O sadece ölüm bana yakın olduğunda adımı söylerdi. Şimdi ise sanki ölmüşüm gibi bana Bige demişti. Onun için öldüğümü daha iyi belirtemezdi. Ölümün gölgesi üzerimde olmadığı anlarda adımı söylemesini ne çok istemiştim ama bu şekilde değil. Beni bitirdiği bir anda hiç değil. Adımı söyleyiş şekli o kadar soğuk ve bitikti ki, kulağımda çınlayan isimden nefret ettim. Eskisi gibi onun Saka'sı olmak isterken Bige ismini ondan duymaktan nefret ettim.

Ve artık biliyorum ki bugünden sonra ondan hiç Saka ismini duyamayacağım. Beni affetmedikçe bana bir daha asla Saka demeyeceğini biliyorum. Belki de hiçbir zaman duyamayacağım çünkü Karun affedecek gibi durmuyordu. "Diğerleri değil keşke sen unutsaydın beni." Hâlâ ondan kalan boşluğa bakıyordum. "O zaman yeniden tanışır, en baştan başlardık." İç çekerek iki nefesten fazla içmediğim sigarayı söndürdüm. "Hayatımdan nefret ediyorum."

Bir süre daha soğuk havayı kendime çekerek çardakta tek başıma oturdum. Esen rüzgâr ağrıyan karnıma pek iyi gelmediği için çardaktan çıkıp eve doğru yürüdüm. Karun'un benim için getirdiği şalı almamıştım. Bana karşı iyi davranması bile canımı yakıyordu. İçeri girip salona geçtiğimde istediğim tek şey biraz televizyon izlemekti ama herkesi burada görünce kapının önünde durdum. Karun yanan şöminenin yanındaki koltuğunda oturup kitap okuyordu. Melek bir şeyler atıştırıyordu ve Gurur silahını temizliyordu. Çağıl ve Levent'te kendi aralarında bir şeyler konuşuyordu.
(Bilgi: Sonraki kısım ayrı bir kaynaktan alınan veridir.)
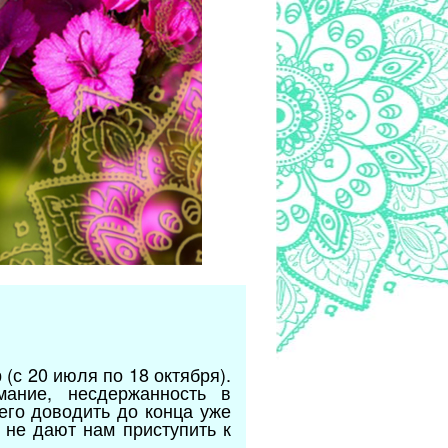
(с 20 июля по 18 октября).
мание, несдержанность в
его доводить до конца уже
 не дают нам приступить к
Tüm aile bir aradayken yine onların tadını kaçırmak istemiyorum. Kimseye görünmeden gitmek istedim. Ancak başını okuduğu kitaptan kaldırmayan Karun, "Buraya gel," diyerek beni tüm gözlerin hedefi yaptı. Parmağıyla bir sonraki sayfaya geçerken başını kaldırmamıştı ama kapının önünde dikildiğimi iyi biliyordu çünkü adım seslerimi duymuştu. "Üşümüş olmalısın geç otur."

Herkes bana bakarken bir korkak gibi dışarı çıkmayı doğru bulmadığım için mecburen içeri yürüdüm. Kimseye bakmadan hepsinden en uzak köşeye oturup telefonumu çıkardım. Onların bakışlarından kurtulmak için başımı telefona gömüp kendimi herkesten soyutladım. "Bir şey yemedin." Çağıl'ın sesini duydum ama başımı kaldırıp ona bakmadım. "Senin için bir şeyler hazırlatmamı ister misin?" Karun onunla konuştu mu yoksa söylediklerimden sonra beni anlamaya mı başladı, bilmiyorum ama sesi üzgün geliyordu.

Telefondan başımı kaldırmadan, "Gerek yok," dedim soğuk bir sesle. "Karnım acıkırsa gider Duha'nın evinde karnımı doyururum."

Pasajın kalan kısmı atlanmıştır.